◆ **Excerpted data**:
□ □ □ □
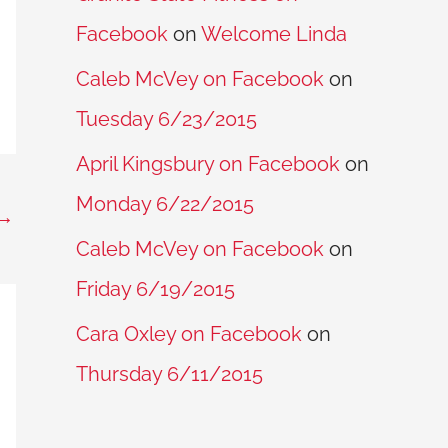
Facebook
on
Welcome Linda
Caleb McVey on Facebook
on
Tuesday 6/23/2015
April Kingsbury on Facebook
on
Monday 6/22/2015
→
Caleb McVey on Facebook
on
Friday 6/19/2015
Cara Oxley on Facebook
on
Thursday 6/11/2015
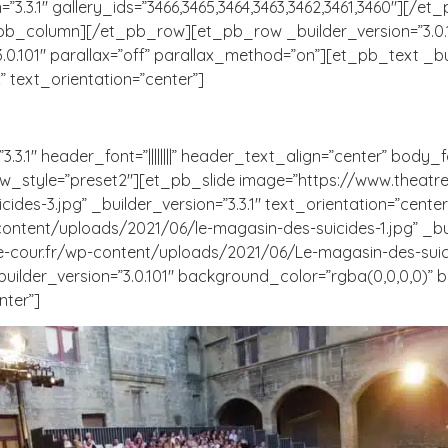
3.3.1″ gallery_ids=”3466,3465,3464,3463,3462,3461,3460″][/e
_pb_column][/et_pb_row][et_pb_row _builder_version=”3.0.
101″ parallax=”off” parallax_method=”on”][et_pb_text _builder
” text_orientation=”center”]
.1″ header_font=”||||||||” header_text_align=”center” body_fon
_style=”preset2″][et_pb_slide image=”https://www.theatre
es-3.jpg” _builder_version=”3.3.1″ text_orientation=”cente
ontent/uploads/2021/06/le-magasin-des-suicides-1.jpg” _buil
-cour.fr/wp-content/uploads/2021/06/Le-magasin-des-suicide
builder_version=”3.0.101″ background_color=”rgba(0,0,0,0)”
nter”]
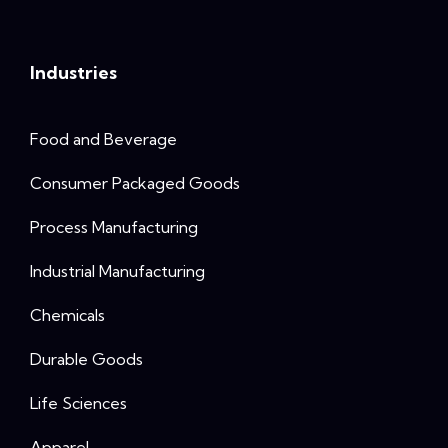
Industries
Food and Beverage
Consumer Packaged Goods
Process Manufacturing
Industrial Manufacturing
Chemicals
Durable Goods
Life Sciences
Apparel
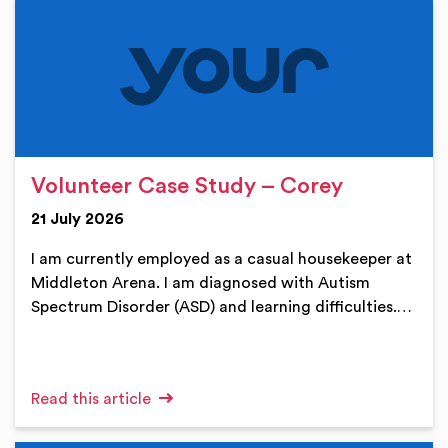
Volunteer Case Study – Corey
21 July 2026
I am currently employed as a casual housekeeper at
Middleton Arena. I am diagnosed with Autism
Spectrum Disorder (ASD) and learning difficulties.…
Read this article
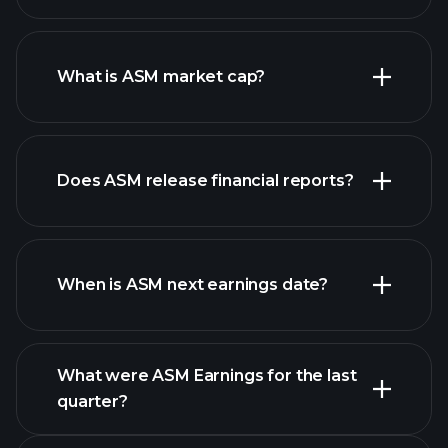
ASM chart.
What is ASM market cap?
our
Does ASM release financial reports?
list of stocks
ASM financials
When is ASM next earnings date?
What were ASM Earnings for the last
quarter?
Earnings Calendar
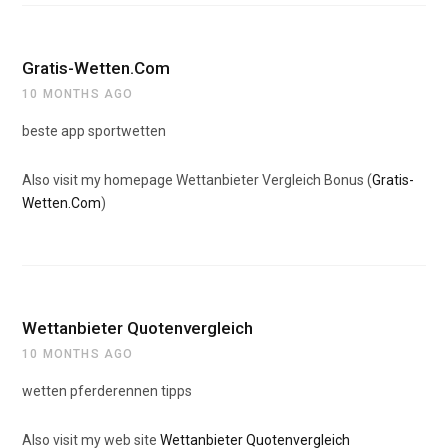
Gratis-Wetten.Com
10 MONTHS AGO
beste app sportwetten
Also visit my homepage Wettanbieter Vergleich Bonus (
Gratis-
Wetten.Com
)
Wettanbieter Quotenvergleich
10 MONTHS AGO
wetten pferderennen tipps
Also visit my web site
Wettanbieter Quotenvergleich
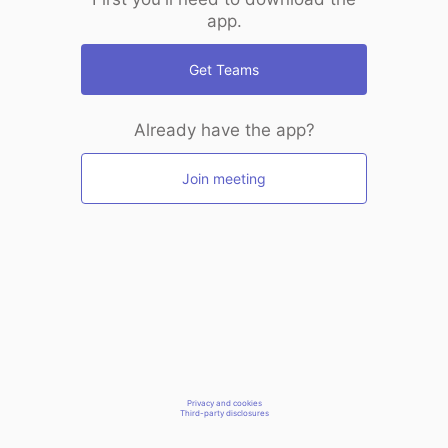
app.
Get Teams
Already have the app?
Join meeting
Privacy and cookies
Third-party disclosures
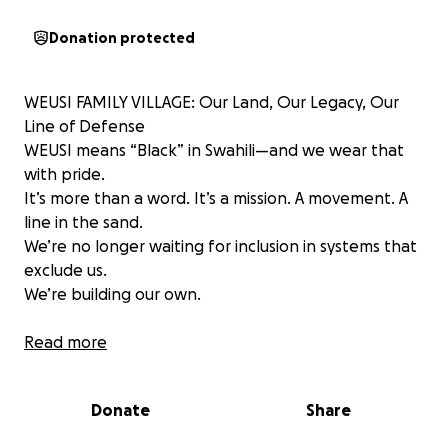
Donation protected
WEUSI FAMILY VILLAGE: Our Land, Our Legacy, Our
Line of Defense
WEUSI means “Black” in Swahili—and we wear that
with pride.
It’s more than a word. It’s a mission. A movement. A
line in the sand.
We’re no longer waiting for inclusion in systems that
exclude us.
We’re building our own.
THE VISION
Read more
The WEUSI Family Village will be the first sovereign
stronghold of its kind—a sacred, protected space
Donate
Share
for Black and Brown families to:
✅ Train our youth in self-defense, strategy, and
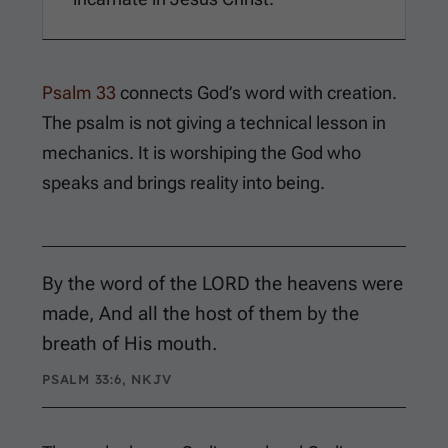
Psalm 33
connects God’s word with creation.
The psalm is not giving a technical lesson in
mechanics. It is worshiping the God who
speaks and brings reality into being.
By the word of the LORD the heavens were
made, And all the host of them by the
breath of His mouth.
PSALM 33:6, NKJV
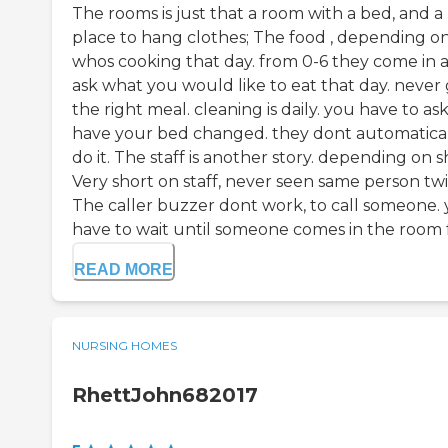
The rooms is just that a room with a bed, and a
place to hang clothes; The food , depending o
whos cooking that day. from 0-6 they come in 
ask what you would like to eat that day. never
the right meal. cleaning is daily. you have to ask
have your bed changed. they dont automatica
do it. The staff is another story. depending on sh
Very short on staff, never seen same person twi
The caller buzzer dont work, to call someone.
have to wait until someone comes in the room f.
READ MORE
NURSING HOMES
RhettJohn682017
□ □ □ □
◆ **Work item**:
Exactly the lines above from the one that contains "Also visit my web site" down to the one that contains "PSALM 33:6, NKJV" are to be output, both ends kept and pictures omitted.

◆ **Answer to this exercise**:
Also visit my web site
Wettanbieter Quotenvergleich
app.
Get Teams
Already have the app?
Join meeting
Privacy and cookies
Third-party disclosures
Donation protected
WEUSI FAMILY VILLAGE: Our Land, Our Legacy, Our
Line of Defense
WEUSI means “Black” in Swahili—and we wear that
with pride.
It’s more than a word. It’s a mission. A movement. A
line in the sand.
We’re no longer waiting for inclusion in systems that
exclude us.
We’re building our own.
THE VISION
Read more
The WEUSI Family Village will be the first sovereign
stronghold of its kind—a sacred, protected space
Donate
Share
for Black and Brown families to:
✅ Train our youth in self-defense, strategy, and
Psalm 33
connects God’s word with creation.
The psalm is not giving a technical lesson in
mechanics. It is worshiping the God who
speaks and brings reality into being.
By the word of the LORD the heavens were
made, And all the host of them by the
breath of His mouth.
PSALM 33:6, NKJV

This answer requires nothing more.